What Is a Poison Pill?
A poison pill, which is officially known as a shareholder rights plan, is a common defense against a hostile takeover. There are two types of poison pill defenses: the flip-in and flip-over. A flip-in allows existing shareholders to buy new stock at a discount in the event that somebody gathers a predetermined number of shares of the target company. The acquiring company is excluded from the sale and its ownership interest becomes diluted. A flip-over strategy allows the target company's shareholders to purchase the acquiring company's stock at a profoundly discounted price in the event that the takeover goes through, which rebuffs the acquiring company by diluting its equity.
How Is a Hostile Takeover Done?
The ways of taking over another company include the tender offer, the proxy fight, and purchasing stock on the open market.

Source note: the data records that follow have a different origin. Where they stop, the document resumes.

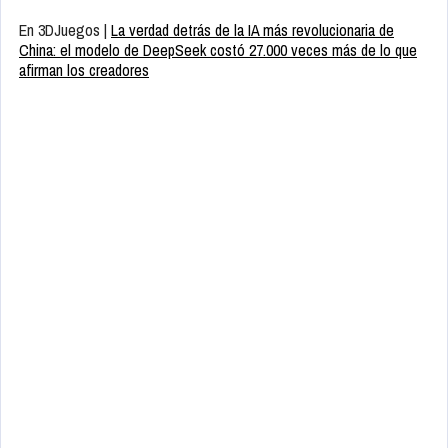
En 3DJuegos |
La verdad detrás de la IA más revolucionaria de
China: el modelo de DeepSeek costó 27.000 veces más de lo que
afirman los creadores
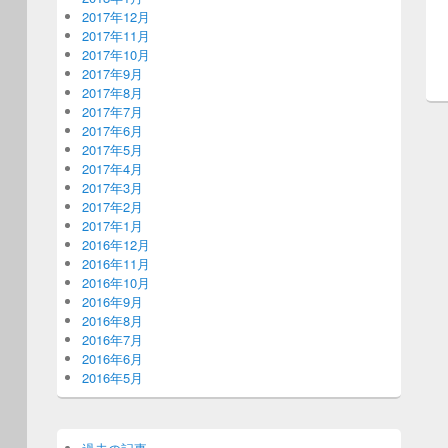
2017年12月
2017年11月
2017年10月
2017年9月
2017年8月
2017年7月
2017年6月
2017年5月
2017年4月
2017年3月
2017年2月
2017年1月
2016年12月
2016年11月
2016年10月
2016年9月
2016年8月
2016年7月
2016年6月
2016年5月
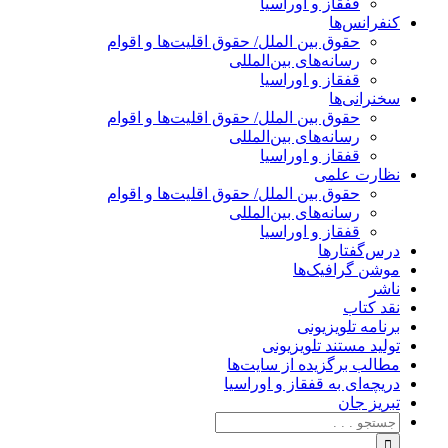
قفقاز و اوراسیا
کنفرانس‌ها
حقوق بین الملل/ حقوق اقلیت‌ها و اقوام
رسانه‌های بین‌المللی
قفقاز و اوراسیا
سخنرانی‌ها
حقوق بین الملل/ حقوق اقلیت‌ها و اقوام
رسانه‌های بین‌المللی
قفقاز و اوراسیا
نظارت علمی
حقوق بین الملل/ حقوق اقلیت‌ها و اقوام
رسانه‌های بین‌المللی
قفقاز و اوراسیا
درس‌گفتارها
موشن گرافیک‌ها
ناشر
نقد کتاب
برنامه‌ تلویزیونی
تولید مستند تلویزیونی
مطالب برگزیده از سایت‌ها
دریچه‌ای به قفقاز و اوراسیا
تبریزِ جان
جستجو
برای:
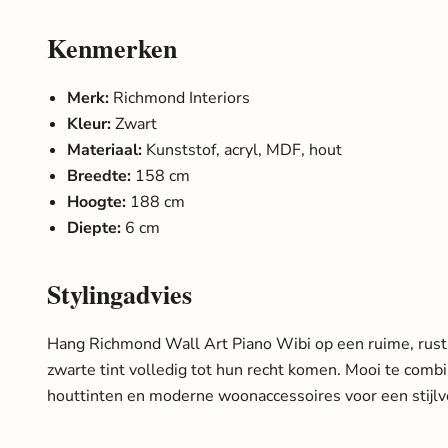
Kenmerken
Merk:
Richmond Interiors
Kleur:
Zwart
Materiaal:
Kunststof, acryl, MDF, hout
Breedte:
158 cm
Hoogte:
188 cm
Diepte:
6 cm
Stylingadvies
Hang Richmond Wall Art Piano Wibi op een ruime, rust
zwarte tint volledig tot hun recht komen. Mooi te comb
houttinten en moderne woonaccessoires voor een stijlv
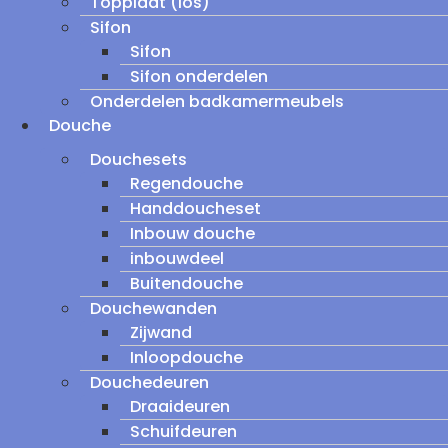
Topplaat (los)
Sifon
Sifon
Sifon onderdelen
Onderdelen badkamermeubels
Douche
Douchesets
Regendouche
Handdoucheset
Inbouw douche
inbouwdeel
Buitendouche
Douchewanden
Zijwand
Inloopdouche
Douchedeuren
Draaideuren
Schuifdeuren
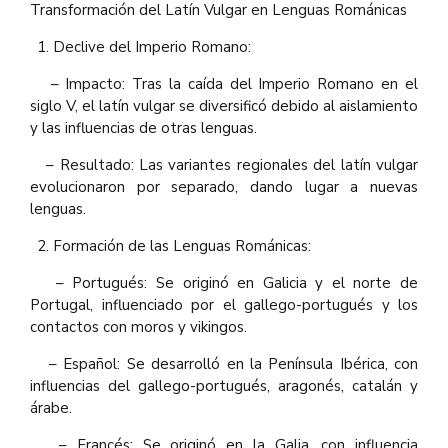
Transformación del Latín Vulgar en Lenguas Románicas
Declive del Imperio Romano:
– Impacto: Tras la caída del Imperio Romano en el
siglo V, el latín vulgar se diversificó debido al aislamiento
y las influencias de otras lenguas.
– Resultado: Las variantes regionales del latín vulgar
evolucionaron por separado, dando lugar a nuevas
lenguas.
Formación de las Lenguas Románicas:
– Portugués: Se originó en Galicia y el norte de
Portugal, influenciado por el gallego-portugués y los
contactos con moros y vikingos.
– Español: Se desarrolló en la Península Ibérica, con
influencias del gallego-portugués, aragonés, catalán y
árabe.
– Francés: Se originó en la Galia, con influencia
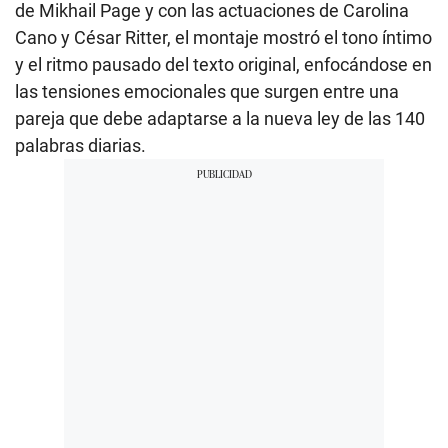
de Mikhail Page y con las actuaciones de Carolina
Cano y César Ritter, el montaje mostró el tono íntimo
y el ritmo pausado del texto original, enfocándose en
las tensiones emocionales que surgen entre una
pareja que debe adaptarse a la nueva ley de las 140
palabras diarias.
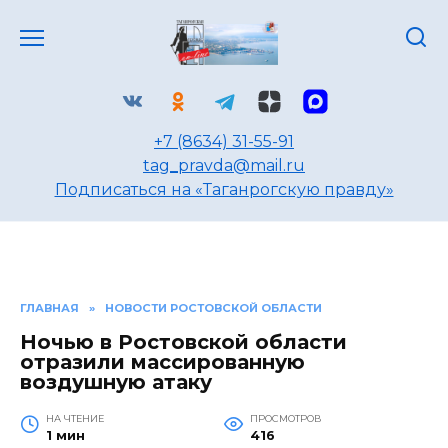
Перейти
к
содержанию
+7 (8634) 31-55-91
tag_pravda@mail.ru
Подписаться на «Таганрогскую правду»
ГЛАВНАЯ
»
НОВОСТИ РОСТОВСКОЙ ОБЛАСТИ
Ночью в Ростовской области
отразили массированную
воздушную атаку
НА ЧТЕНИЕ
ПРОСМОТРОВ
1 мин
416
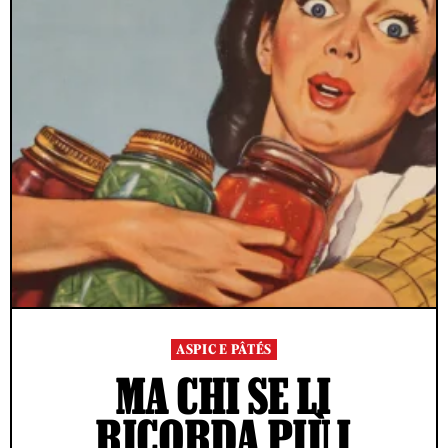
ASPIC E PÂTÉS
MA CHI SE LI
RICORDA PIÙ I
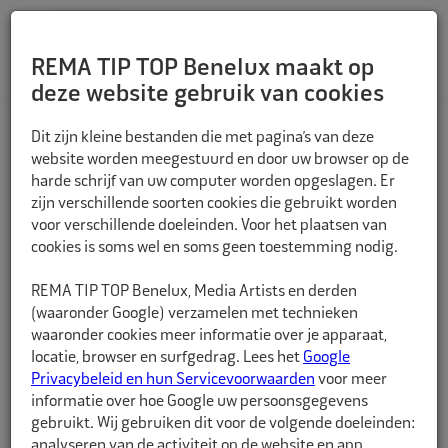
REMA TIP TOP Benelux maakt op
deze website gebruik van cookies
TERUG
Dit zijn kleine bestanden die met pagina’s van deze
website worden meegestuurd en door uw browser op de
harde schrijf van uw computer worden opgeslagen. Er
zijn verschillende soorten cookies die gebruikt worden
voor verschillende doeleinden. Voor het plaatsen van
cookies is soms wel en soms geen toestemming nodig.
REMA TIP TOP Benelux, Media Artists en derden
(waaronder Google) verzamelen met technieken
waaronder cookies meer informatie over je apparaat,
locatie, browser en surfgedrag. Lees het
Google
Privacybeleid en hun Servicevoorwaarden
voor meer
informatie over hoe Google uw persoonsgegevens
gebruikt. Wij gebruiken dit voor de volgende doeleinden:
analyseren van de activiteit op de website en app,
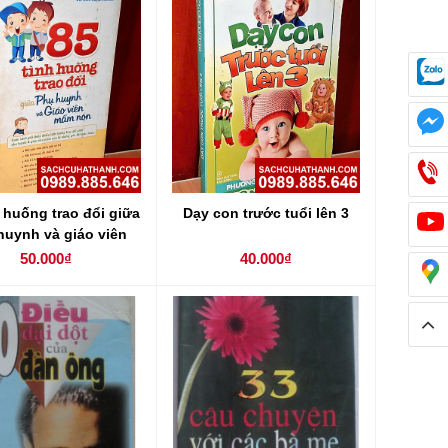
h huống trao đổi giữa
Dạy con trước tuổi lên 3
huynh và giáo viên
mầm non
50.000₫
40.000₫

A tender offer requires a majority of the shareholders to acknowledge. A proxy fight means to replace a decent portion of the target's uncooperative board individuals. An acquirer may likewise decide to just buy sufficient company stock in the open market to assume command.
What Are Other Defenses from a Hostile Takeover's point of view?
Companies can utilize the crown-gem defense, golden parachute, and the Pac-Man defense to guard themselves against hostile takeovers. In a crown gem defense, a company's local laws require its most significant assets to be sold in the event of a takeover. This can make the company less attractive to the acquirer. A golden parachute gives the top executives of the target with substantial benefits when the takeover is completed, which can stop acquirers. A Pac-Man defense involves the target company turning the tables and forcefully purchasing shares in the acquirer's company.
How Could Management Preempt a Hostile Takeover?
One of the ways of preventing hostile takeovers is to lay out stocks with differential voting rights like establishing a share class with less voting rights and a higher dividend. These shares become an attractive investment, making it harder to create the votes required for a hostile takeover, especially on the off chance that management claims a ton of the shares with really voting rights.Companies may likewise lay out an employee stock ownership program. ESOPs allow employees to claim a substantial interest in the company. This opens the door for employees to vote with management, making it a genuinely fruitful defense against being acquired.